Items listed in a dataset:
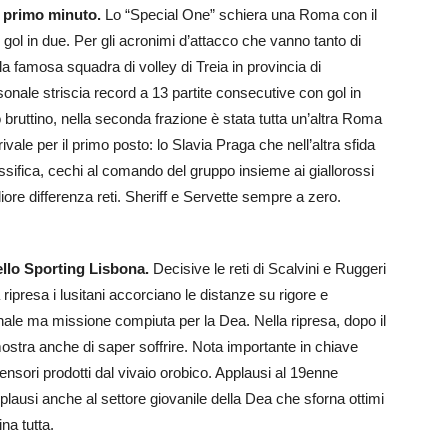
l primo minuto.
Lo “Special One” schiera una Roma con il
e gol in due. Per gli acronimi d’attacco che vanno tanto di
a famosa squadra di volley di Treia in provincia di
sonale striscia record a 13 partite consecutive con gol in
bruttino, nella seconda frazione è stata tutta un’altra Roma
rivale per il primo posto: lo Slavia Praga che nell’altra sfida
classifica, cechi al comando del gruppo insieme ai giallorossi
iore differenza reti. Sheriff e Servette sempre a zero.
dello Sporting Lisbona.
Decisive le reti di Scalvini e Ruggeri
ipresa i lusitani accorciano le distanze su rigore e
ale ma missione compiuta per la Dea. Nella ripresa, dopo il
ostra anche di saper soffrire. Nota importante in chiave
ensori prodotti dal vivaio orobico. Applausi al 19enne
lausi anche al settore giovanile della Dea che sforna ottimi
ina tutta.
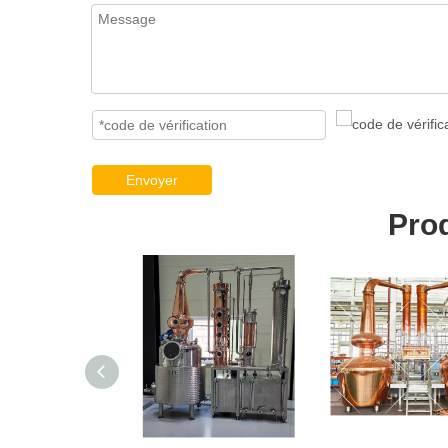
Envoyer
Pro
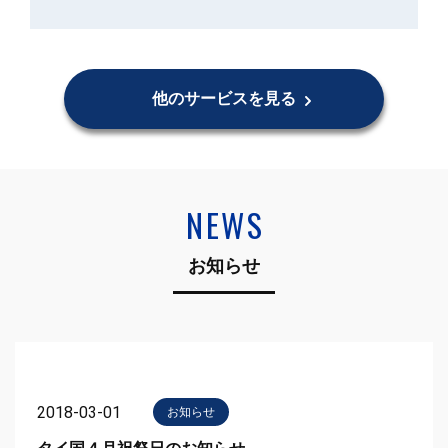
他のサービスを見る
NEWS
お知らせ
2018-03-01
お知らせ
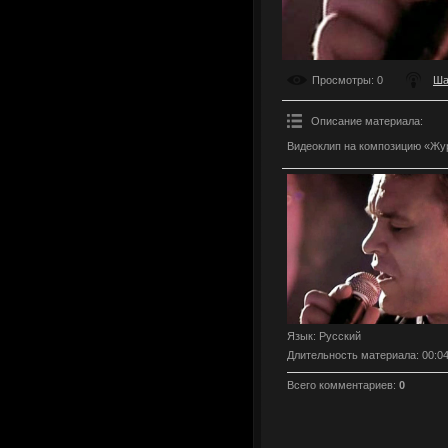
Просмотры
: 0
Ша
Описание материала
:
Видеоклип на композицию «Жу
Язык
: Русский
Длительность материала
: 00:0
Всего комментариев
:
0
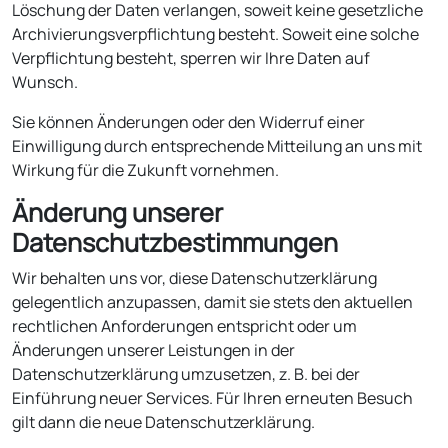
Löschung der Daten verlangen, soweit keine gesetzliche
Archivierungsverpflichtung besteht. Soweit eine solche
Verpflichtung besteht, sperren wir Ihre Daten auf
Wunsch.
Sie können Änderungen oder den Widerruf einer
Einwilligung durch entsprechende Mitteilung an uns mit
Wirkung für die Zukunft vornehmen.
Änderung unserer
Datenschutzbestimmungen
Wir behalten uns vor, diese Datenschutzerklärung
gelegentlich anzupassen, damit sie stets den aktuellen
rechtlichen Anforderungen entspricht oder um
Änderungen unserer Leistungen in der
Datenschutzerklärung umzusetzen, z. B. bei der
Einführung neuer Services. Für Ihren erneuten Besuch
gilt dann die neue Datenschutzerklärung.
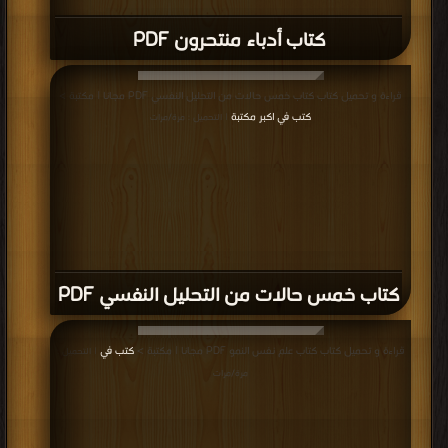
كتاب أدباء منتحرون PDF
قراءة و تحميل كتاب كتاب خمس حالات من التحليل النفسي PDF مجانا | مكتبة >
كتب في اكبر مكتبة
| التحميل : مرة/مرات
كتاب خمس حالات من التحليل النفسي PDF
قراءة و تحميل كتاب كتاب علم نفس النمو PDF مجانا | مكتبة >
كتب في
| التحميل :
مرة/مرات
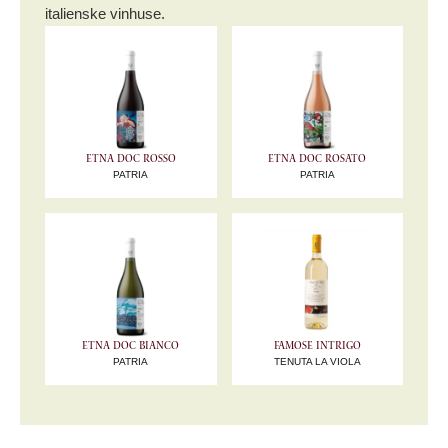
italienske vinhuse.
Etna DOC Rosso
Etna DOC Rosato
PATRIA
PATRIA
Etna DOC Bianco
Famose Intrigo
PATRIA
TENUTA LA VIOLA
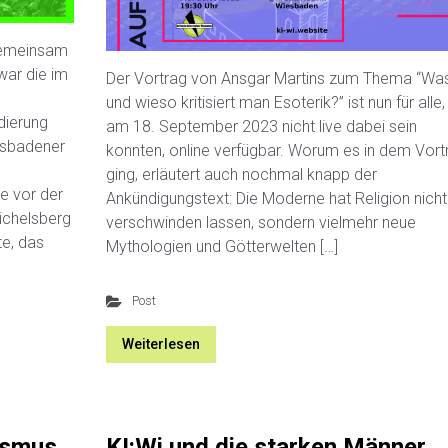
gemeinsam
war die im
Der Vortrag von Ansgar Martins zum Thema “Was
e
und wieso kritisiert man Esoterik?” ist nun für alle,
dierung
am 18. September 2023 nicht live dabei sein
iesbadener
konnten, online verfügbar. Worum es in dem Vort
ging, erläutert auch nochmal knapp der
e vor der
Ankündigungstext: Die Moderne hat Religion nicht
chelsberg
verschwinden lassen, sondern vielmehr neue
e, das
Mythologien und Götterwelten […]
Post
Weiterlesen
ismus
KI:Wi und die starken Männer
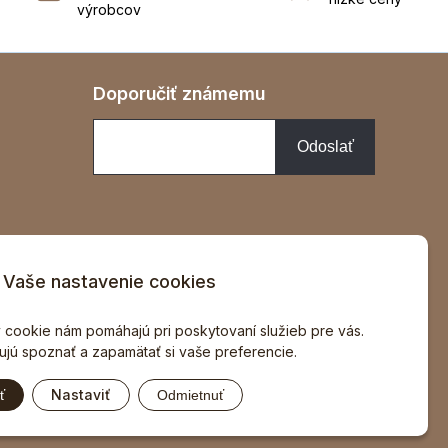
výrobcov
Doporučiť známemu
Vaše nastavenie cookies
v
 cookie nám pomáhajú pri poskytovaní služieb pre vás.
jú spoznať a zapamätať si vaše preferencie.
Nastaviť
ť
Odmietnuť
ng
spoločnosti
WEBYGROUP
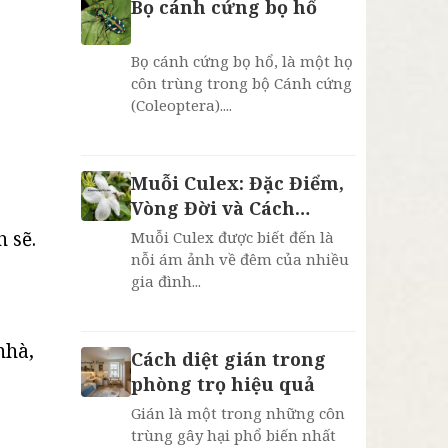
Bọ cánh cứng bọ hổ
Bọ cánh cứng bọ hổ, là một họ
côn trùng trong bộ Cánh cứng
(Coleoptera)....
Muỗi Culex: Đặc Điểm,
Vòng Đời và Cách
Phòng Chống Hiệu Quả
 sẽ.
Muỗi Culex được biết đến là
nỗi ám ảnh về đêm của nhiều
gia đình...
nhà,
Cách diệt gián trong
phòng trọ hiệu quả
Gián là một trong những côn
trùng gây hại phổ biến nhất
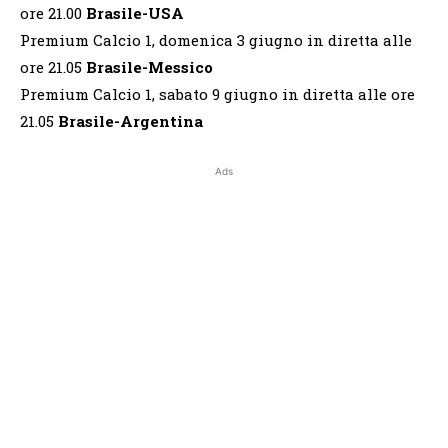
ore 21.00
Brasile-USA
Premium Calcio 1, domenica 3 giugno in diretta alle
ore 21.05
Brasile-Messico
Premium Calcio 1, sabato 9 giugno in diretta alle ore
21.05
Brasile-Argentina
Ads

What this task involves
You are asked to reproduce each line above exactly, but to exclude the pictures.

Output for this exercise
l primo minuto.
Lo “Special One” schiera una Roma con il
e gol in due. Per gli acronimi d’attacco che vanno tanto di
a famosa squadra di volley di Treia in provincia di
sonale striscia record a 13 partite consecutive con gol in
bruttino, nella seconda frazione è stata tutta un’altra Roma
rivale per il primo posto: lo Slavia Praga che nell’altra sfida
classifica, cechi al comando del gruppo insieme ai giallorossi
iore differenza reti. Sheriff e Servette sempre a zero.
dello Sporting Lisbona.
Decisive le reti di Scalvini e Ruggeri
ipresa i lusitani accorciano le distanze su rigore e
ale ma missione compiuta per la Dea. Nella ripresa, dopo il
ostra anche di saper soffrire. Nota importante in chiave
ensori prodotti dal vivaio orobico. Applausi al 19enne
lausi anche al settore giovanile della Dea che sforna ottimi
ina tutta.
Envoyer
Pro
他のサービスを見る
NEWS
お知らせ
2018-03-01
お知らせ
Просмотры
: 0
Ша
Описание материала
:
Видеоклип на композицию «Жу
Язык
: Русский
Длительность материала
: 00:0
Всего комментариев
:
0
Löschung der Daten verlangen, soweit keine gesetzliche
Archivierungsverpflichtung besteht. Soweit eine solche
Verpflichtung besteht, sperren wir Ihre Daten auf
Wunsch.
Sie können Änderungen oder den Widerruf einer
Einwilligung durch entsprechende Mitteilung an uns mit
Wirkung für die Zukunft vornehmen.
Änderung unserer
Datenschutzbestimmungen
Wir behalten uns vor, diese Datenschutzerklärung
gelegentlich anzupassen, damit sie stets den aktuellen
rechtlichen Anforderungen entspricht oder um
Änderungen unserer Leistungen in der
Datenschutzerklärung umzusetzen, z. B. bei der
Einführung neuer Services. Für Ihren erneuten Besuch
gilt dann die neue Datenschutzerklärung.
كتاب أدباء منتحرون PDF
قراءة و تحميل كتاب كتاب خمس حالات من التحليل النفسي PDF مجانا | مكتبة >
كتب في اكبر مكتبة
| التحميل : مرة/مرات
كتاب خمس حالات من التحليل النفسي PDF
قراءة و تحميل كتاب كتاب علم نفس النمو PDF مجانا | مكتبة >
كتب في
| التحميل :
مرة/مرات
italienske vinhuse.
Etna DOC Rosso
Etna DOC Rosato
PATRIA
PATRIA
Etna DOC Bianco
Famose Intrigo
PATRIA
TENUTA LA VIOLA
gemeinsam
war die im
Der Vortrag von Ansgar Martins zum Thema “Was
e
und wieso kritisiert man Esoterik?” ist nun für alle,
dierung
am 18. September 2023 nicht live dabei sein
iesbadener
konnten, online verfügbar. Worum es in dem Vort
ging, erläutert auch nochmal knapp der
e vor der
Ankündigungstext: Die Moderne hat Religion nicht
chelsberg
verschwinden lassen, sondern vielmehr neue
e, das
Mythologien und Götterwelten […]
Post
Weiterlesen
ismus
KI:Wi und die starken Männer
výrobcov
Doporučiť známemu
Vaše nastavenie cookies
v
 cookie nám pomáhajú pri poskytovaní služieb pre vás.
jú spoznať a zapamätať si vaše preferencie.
Nastaviť
ť
Odmietnuť
ng
spoločnosti
WEBYGROUP
Bọ cánh cứng bọ hổ
Bọ cánh cứng bọ hổ, là một họ
côn trùng trong bộ Cánh cứng
(Coleoptera)....
Muỗi Culex: Đặc Điểm,
Vòng Đời và Cách
Phòng Chống Hiệu Quả
 sẽ.
Muỗi Culex được biết đến là
nỗi ám ảnh về đêm của nhiều
gia đình...
nhà,
Cách diệt gián trong
phòng trọ hiệu quả
Gián là một trong những côn
trùng gây hại phổ biến nhất
ore 21.00
Brasile-USA
Premium Calcio 1, domenica 3 giugno in diretta alle
ore 21.05
Brasile-Messico
Premium Calcio 1, sabato 9 giugno in diretta alle ore
21.05
Brasile-Argentina
Ads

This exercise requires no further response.